While I personally have never been slapped with a late fee from a library, I know some people either can’t always make the time or simply lose track of their borrowed books. Some people find the promise of late fees somewhat intimidating, especially those who live in lower-income situations and literally cannot afford them, prompting them to stay away from libraries altogether. One of the most well-known libraries in the world, the New York Public Library, is looking to make knowledge a little more accessible.
Earlier this week, the New York Public Library announced that going forward, they are completely stopping the practice of applying late fees to those who return books past their due date (though any damaged or lost books will still incur fines). Not only that, but any existing library accounts with late fees on record will have their slates wiped clean, and their holders can return any overdue books with no penalty.
The library hopes that the removal of late fees will go a long way toward “ensuring that all New Yorkers have free and open access to knowledge and opportunity.”

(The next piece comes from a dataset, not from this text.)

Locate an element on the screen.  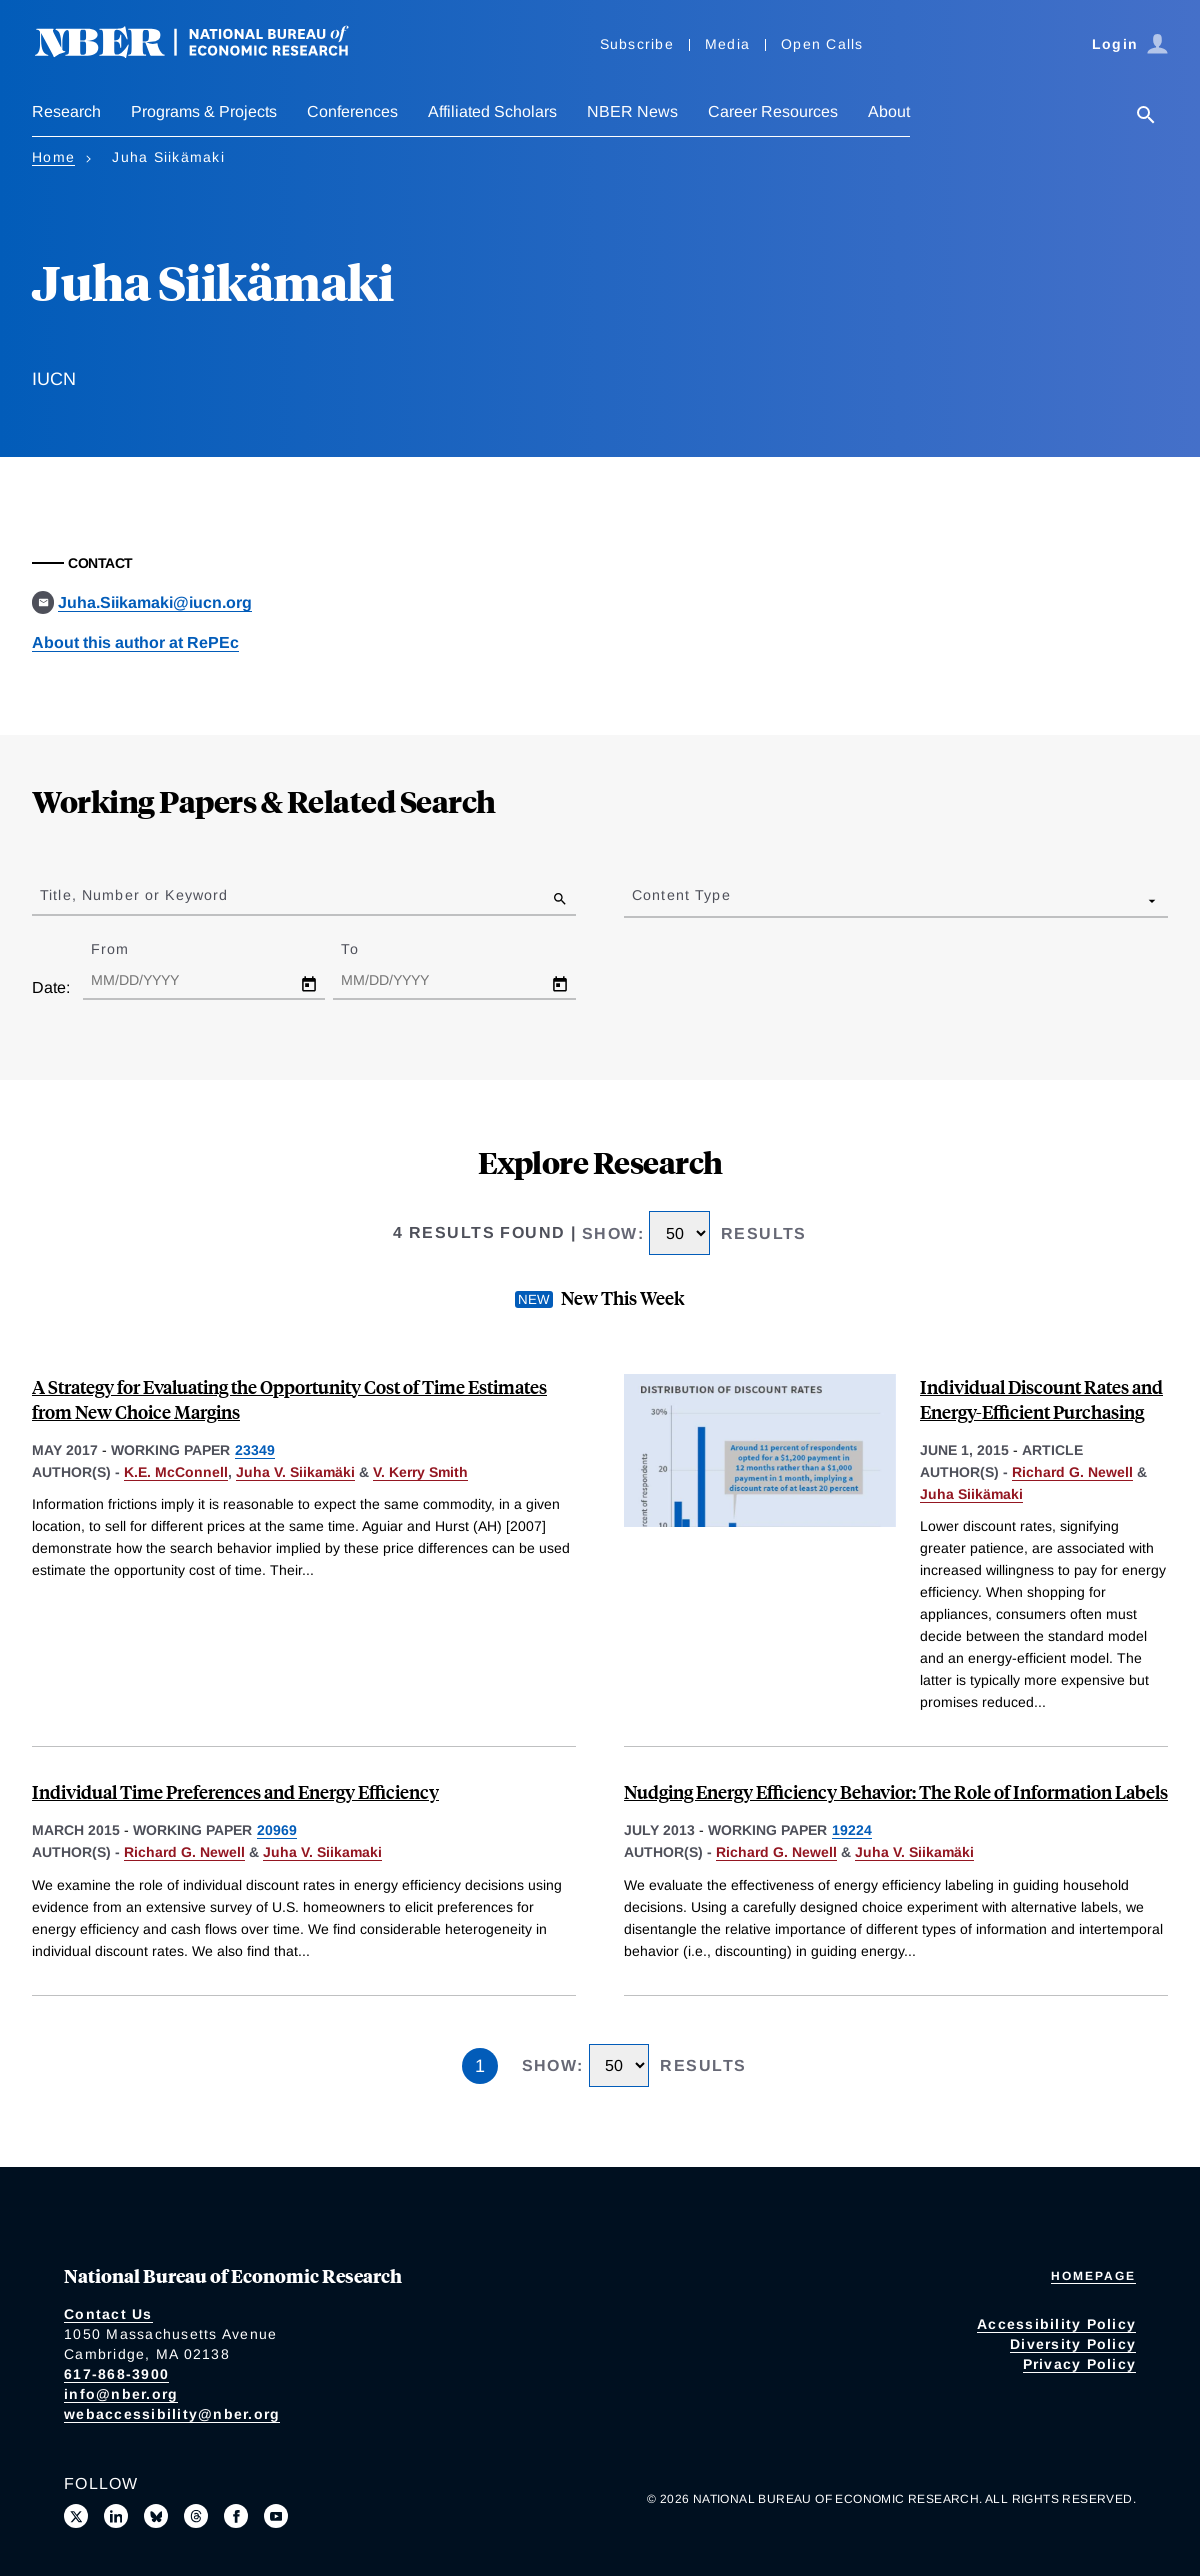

The New York Public Library system is ending late fees forever and has wiped all library cardholders’ accounts of any outstanding fines — a move intended to level the playing field for all library-goers.https://t.co/Royt5oURrk
— NPR (@NPR) October 5, 2021
“During the pandemic, it was clearer than ever that we live in a Tale of Two Cities, with our most vulnerable citizens too often left behind,” New York Public Library President Anthony W. Marx stated. “We must work to ensure that we are adhering to our mission of making knowledge and opportunity available to all, and that means addressing late fines. They are an antiquated, ineffective way to encourage patrons to return their books; for those who can afford the fines, they are barely an incentive. For those who can’t afford the fines— disproportionately low-income New Yorkers— they become a real barrier to access that we can no longer accept. This is a step towards a more equitable society, with more New Yorkers reading and using libraries, and we are proud to make it happen.”